Again, I do not want to get into full out debate here about this because it serves no purpose over who is right and wrong. I'm not doubting that pigeons can acheive these speeds as recorded by time clocks tracking metres per minute from start to finish and into the trap. However the thing is, tail winds cannot be factored into these equations. This speed is an average speed taken from the results of a race under varying circumstances and equipment. 

Let's just both agree that we are both right here, yes pigeons can theoretically achieve these speeds with a good wind backing them up but the actual "real" flying speeds of a pigeon, racing homer or feral is much lower than the figures you've provided as top speeds. There is a fine line there between "actual" top speed and top speed without aid from outside forces


----------



## pdpbison (Mar 15, 2005)

Hi Brad, 


I am not being contentious, I just think this is interesting...

When I mentioned the kinds of speeds which I thought were universally acknowkledged, you wished to dispute the figures.

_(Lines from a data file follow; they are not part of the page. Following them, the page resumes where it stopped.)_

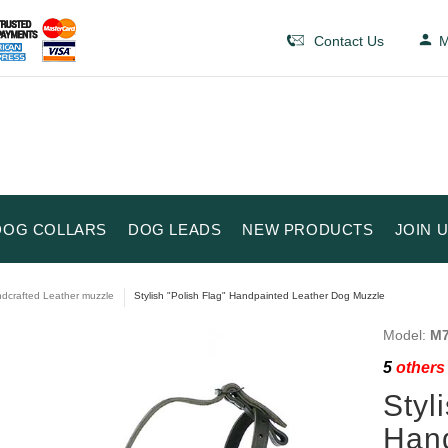
Contact Us
M
DOG COLLARS
DOG LEADS
NEW PRODUCTS
JOIN 
dcrafted Leather muzzle
Stylish "Polish Flag" Handpainted Leather Dog Muzzle
Model:
M7
5
others 
Styl
Hand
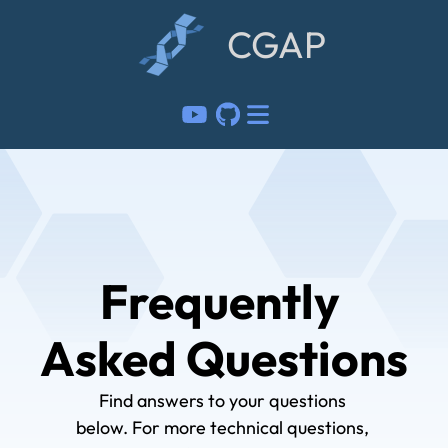
CGAP
Frequently 
Asked Questions
Find answers to your questions 
below. For more technical questions, 
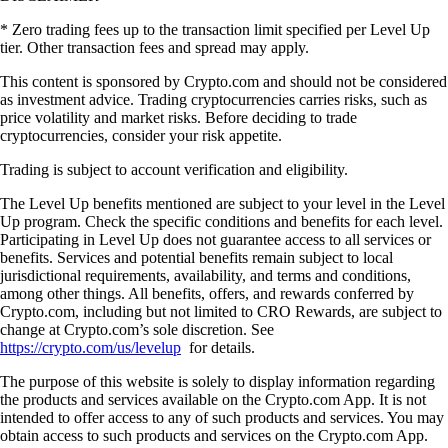
* Zero trading fees up to the transaction limit specified per Level Up
tier. Other transaction fees and spread may apply.
This content is sponsored by Crypto.com and should not be considered
as investment advice. Trading cryptocurrencies carries risks, such as
price volatility and market risks. Before deciding to trade
cryptocurrencies, consider your risk appetite.
Trading is subject to account verification and eligibility.
The Level Up benefits mentioned are subject to your level in the Level
Up program. Check the specific conditions and benefits for each level.
Participating in Level Up does not guarantee access to all services or
benefits. Services and potential benefits remain subject to local
jurisdictional requirements, availability, and terms and conditions,
among other things. All benefits, offers, and rewards conferred by
Crypto.com, including but not limited to CRO Rewards, are subject to
change at Crypto.com’s sole discretion. See
https://crypto.com/us/levelup
for details.
The purpose of this website is solely to display information regarding
the products and services available on the Crypto.com App. It is not
intended to offer access to any of such products and services. You may
obtain access to such products and services on the Crypto.com App.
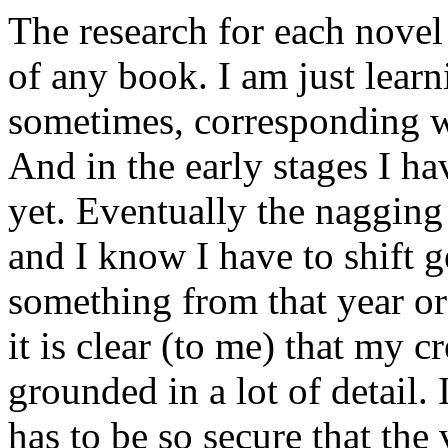
The research for each novel 
of any book. I am just learn
sometimes, corresponding wi
And in the early stages I ha
yet. Eventually the nagging
and I know I have to shift 
something from that year or
it is clear (to me) that my c
grounded in a lot of detail.
has to be so secure that the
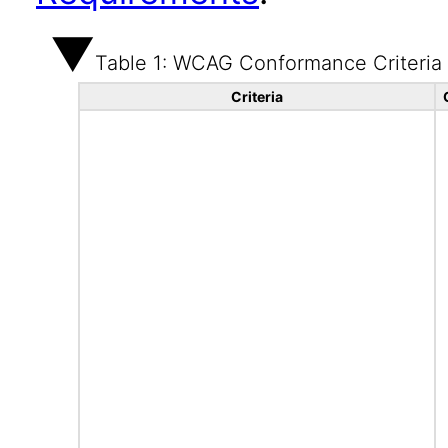
Table 1: WCAG Conformance Criteria
Criteria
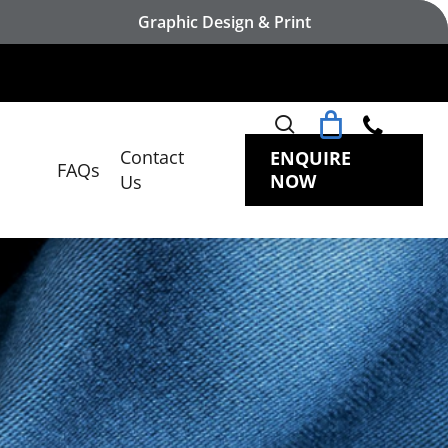
Graphic Design & Print
search
Contact
ENQUIRE
FAQs
NOW
Us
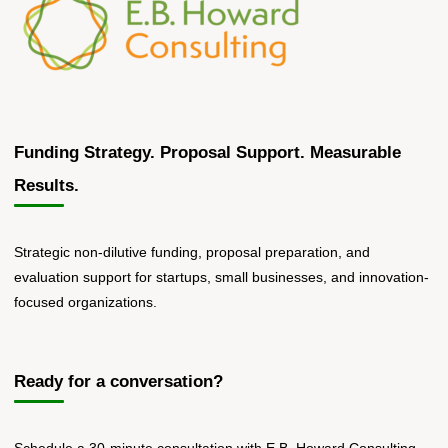
Funding Strategy. Proposal Support. Measurable
Results.
Strategic non-dilutive funding, proposal preparation, and
evaluation support for startups, small businesses, and innovation-
focused organizations.
Ready for a conversation?
Schedule a 30-minute consultation with E.B. Howard Consulting.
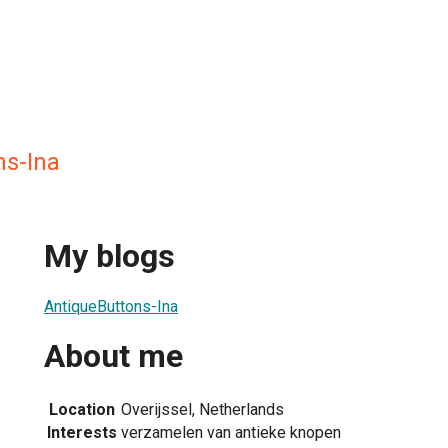
ns-Ina
My blogs
AntiqueButtons-Ina
About me
Location
Overijssel, Netherlands
Interests
verzamelen van antieke knopen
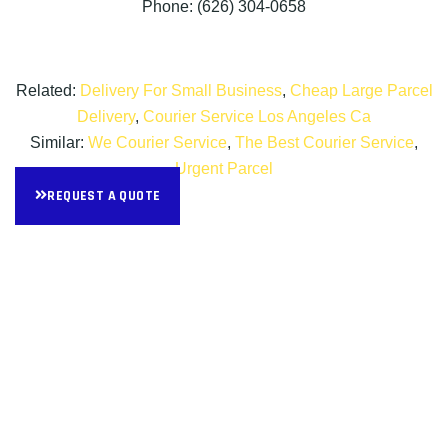
Phone: (626) 304-0658
Related:
Delivery For Small Business
,
Cheap Large Parcel
Delivery
,
Courier Service Los Angeles Ca
Similar:
We Courier Service
,
The Best Courier Service
,
Urgent Parcel
REQUEST A QUOTE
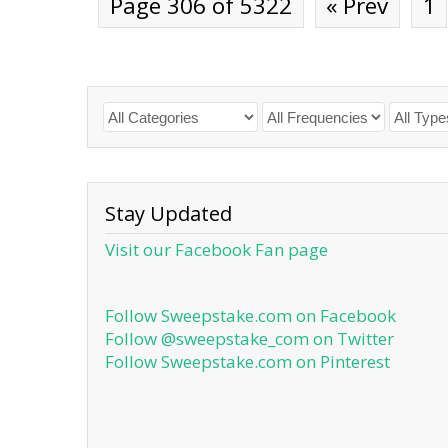
Page 306 of 5322
« Prev
1
Stay Updated
Visit our Facebook Fan page
Follow Sweepstake.com on Facebook
Follow @sweepstake_com on Twitter
Follow Sweepstake.com on Pinterest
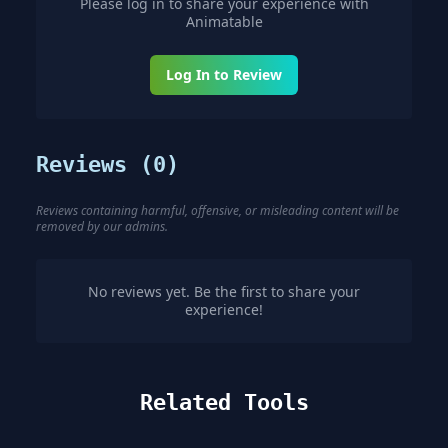
Please log in to share your experience with
Animatable
Log In to Review
Reviews (
0
)
Reviews containing harmful, offensive, or misleading content will be
removed by our admins.
No reviews yet. Be the first to share your
experience!
Related Tools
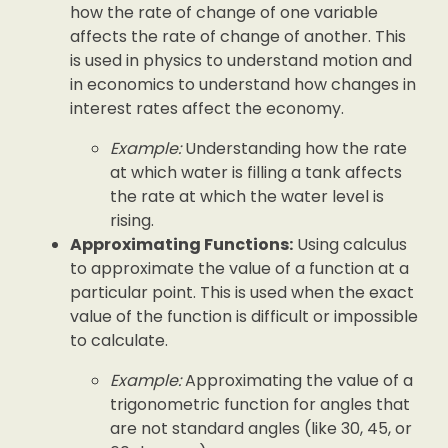
how the rate of change of one variable
affects the rate of change of another. This
is used in physics to understand motion and
in economics to understand how changes in
interest rates affect the economy.
Example:
Understanding how the rate
at which water is filling a tank affects
the rate at which the water level is
rising.
Approximating Functions:
Using calculus
to approximate the value of a function at a
particular point. This is used when the exact
value of the function is difficult or impossible
to calculate.
Example:
Approximating the value of a
trigonometric function for angles that
are not standard angles (like 30, 45, or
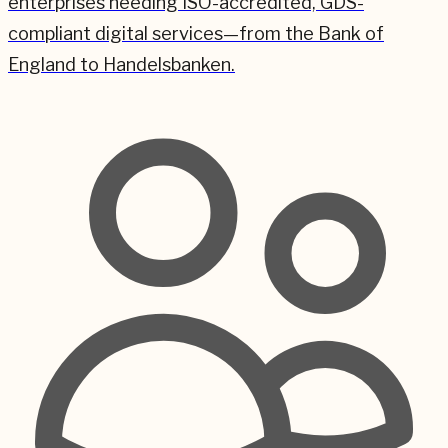
enterprises needing ISO-accredited, GDS-
compliant digital services—from the Bank of
England to Handelsbanken.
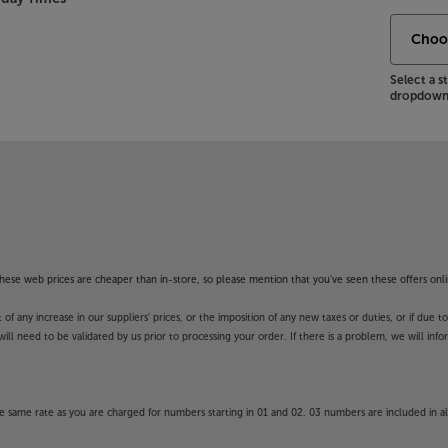
Select a 
dropdown 
f these web prices are cheaper than in-store, so please mention that you've seen these offers onli
 any increase in our suppliers' prices, or the imposition of any new taxes or duties, or if due t
will need to be validated by us prior to processing your order. If there is a problem, we will in
 same rate as you are charged for numbers starting in 01 and 02. 03 numbers are included in al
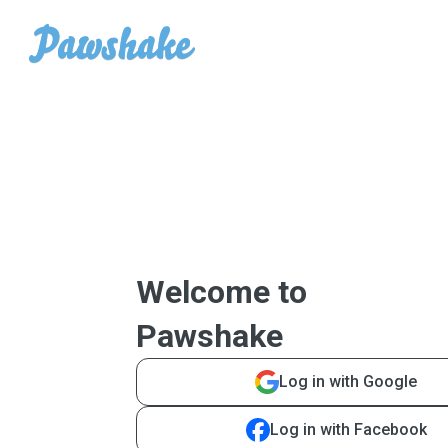
Welcome to
Pawshake
Log in with Google
Log in with Facebook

In that order...

This is an interesting aspect of our Birds and is worthwondering about I think.

I can respect that if you want to insist that these speeds are not real, and require tail winds. 

But, then please try and realise that tail winds do not tend to be something a Pigeon will have to support it for hundreds of miles in one direction.

For all you or I know, the hundred-mile-an-hour Pigeon was going against a head wind, for that matter..! Lol...and almost no wind will be going in the same direction for a hundred miles, anyway.

How fast do you think they can fly then?

With no tail wind and no head wind...?



Look at a weather map sometime for a refresher on how Winds do not blow in a straight line anyway, they blow in storm fronts or large whirls, and, over a hundred miles, what was a tail wind for some of the time, becomes a doldrum, then becomes a head wind...or, what was a tail wind for some of a distance, becomes a side wind and then a head wind, depending on how one cross the large whirl of the Winds.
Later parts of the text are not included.